Basketball was always one of the notable sports in Georgia, and Georgia had a few very famous Soviet Union national
team members, such as Otar Korkia, Mikhail Korkia, Zurab Sakandelidze and Levan Moseshvili. Dinamo Tbilisi won
the prestigious Euroleague competition in 1962. Georgia had five players in the NBA: Vladimir Stepania, Jake Tsakalidis, Nikoloz Tskitishvili, Tornike Shengelia and current Milwaukee Bucks member Zaza Pachulia. Other notable basketball players are two times Euroleague champion Giorgi Shermadini and Euroleague players Manuchar Markoishvili and Viktor Sanikidze. Sport is regaining its popularity in the country in recent years. Georgia national basketball team qualified to EuroBasket during the last three tournaments since 2011.
Gudauri – most visited ski resort of Georgia
Tourism is an increasingly significant part of the Georgian economy. About a million tourists brought US$313 million
to the country in 2006. According to the government, there are 103 resorts in different climatic zones in Georgia.

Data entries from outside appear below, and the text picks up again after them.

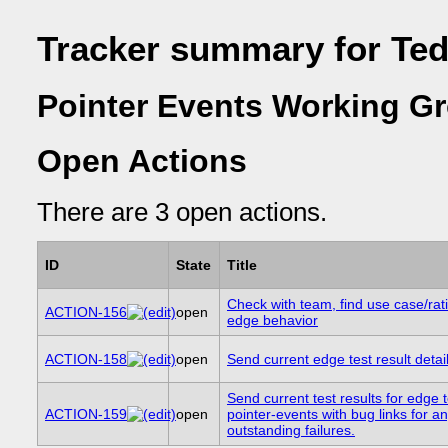
Tracker summary for Ted
Pointer Events Working Gr
Open Actions
There are 3 open actions.
ID
State
Title
Check with team, find use case/rati
ACTION-156
open
edge behavior
ACTION-158
open
Send current edge test result details
Send current test results for edge t
ACTION-159
open
pointer-events with bug links for a
outstanding failures.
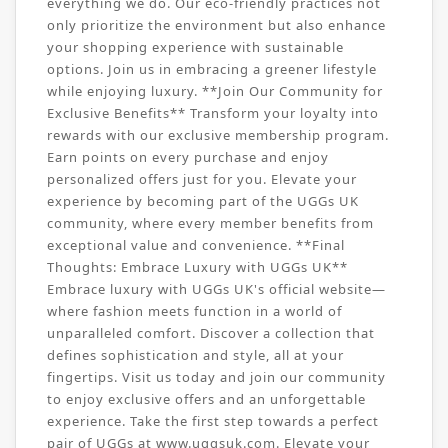
everything we do. Our eco-friendly practices not
only prioritize the environment but also enhance
your shopping experience with sustainable
options. Join us in embracing a greener lifestyle
while enjoying luxury. **Join Our Community for
Exclusive Benefits** Transform your loyalty into
rewards with our exclusive membership program.
Earn points on every purchase and enjoy
personalized offers just for you. Elevate your
experience by becoming part of the UGGs UK
community, where every member benefits from
exceptional value and convenience. **Final
Thoughts: Embrace Luxury with UGGs UK**
Embrace luxury with UGGs UK's official website—
where fashion meets function in a world of
unparalleled comfort. Discover a collection that
defines sophistication and style, all at your
fingertips. Visit us today and join our community
to enjoy exclusive offers and an unforgettable
experience. Take the first step towards a perfect
pair of UGGs at www.uggsuk.com. Elevate your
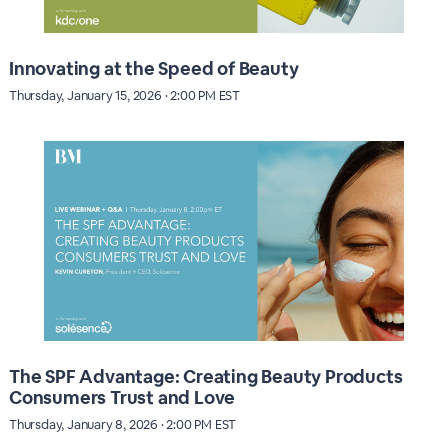
Innovating at the Speed of Beauty
Thursday, January 15, 2026 · 2:00 PM EST
The SPF Advantage: Creating Beauty Products
Consumers Trust and Love
Thursday, January 8, 2026 · 2:00 PM EST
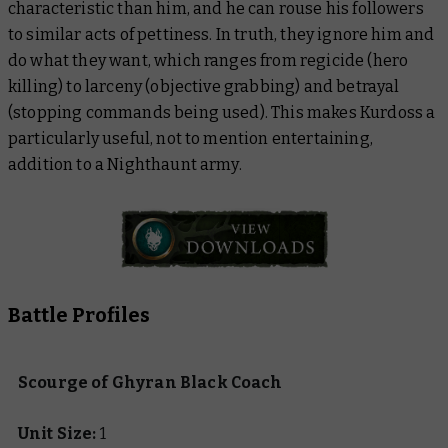
characteristic than him, and he can rouse his followers
to similar acts of pettiness. In truth, they ignore him and
do what they want, which ranges from regicide (hero
killing) to larceny (objective grabbing) and betrayal
(stopping commands being used). This makes Kurdoss a
particularly useful, not to mention entertaining,
addition to a Nighthaunt army.
Battle Profiles
Scourge of Ghyran Black Coach
Unit Size:
1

Tourist attractions include more than 2000 mineral springs, over 12,000 historical and cultural monuments, four of which are recognised as UNESCO World Heritage Sites (Bagrati Cathedral in Kutaisi and Gelati Monastery, historical monuments of Mtskheta, and Upper Svaneti).
Georgia is developing into an international transport corridor through Batumi and Poti ports, an oil pipeline
from Baku through Tbilisi to Ceyhan, the Baku-Tbilisi-Ceyhan pipeline (BTC) and a parallel gas pipeline, the South Caucasus Pipeline.
Since coming to power Saakashvili administration accomplished a series of reforms aimed at improving tax collection. Among other things a flat income tax was introduced in 2004. As a result, budget revenues have increased fourfold and a once large budget deficit has turned into surplus.
As of 2001, 54 percent of the population lived below the national poverty line but by 2006 poverty decreased to 34 percent. In 2005, the average monthly income of a household was GEL 347 (about USD $200). 2013 estimates place Georgia’s nominal GDP at US$15.98 billion. Georgia’s economy is becoming more devoted to services now representing 65 percent of GDP), moving away from the agricultural sector (10.9 percent).
In regards to telecommunication infrastructure, Georgia is ranked second to last among its bordering neighbors in
the World Economic Forum’s Network Readiness Index (NRI) – an indicator for determining the development level of a country’s information and communication technologies. Georgia ranked number 60 overall in the 2014 NRI ranking, up from 65 in 2013.